Supplied material
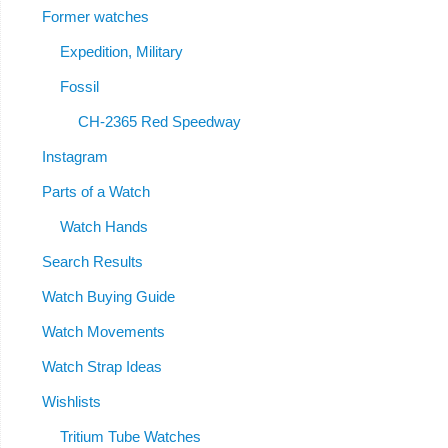
Former watches
Expedition, Military
Fossil
CH-2365 Red Speedway
Instagram
Parts of a Watch
Watch Hands
Search Results
Watch Buying Guide
Watch Movements
Watch Strap Ideas
Wishlists
Tritium Tube Watches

Exercise requirements
All lines from the one with "Search Results" through the end of the records need to be copied exactly, and no other lines.

Answer for this exercise
Search Results
Watch Buying Guide
Watch Movements
Watch Strap Ideas
Wishlists
Tritium Tube Watches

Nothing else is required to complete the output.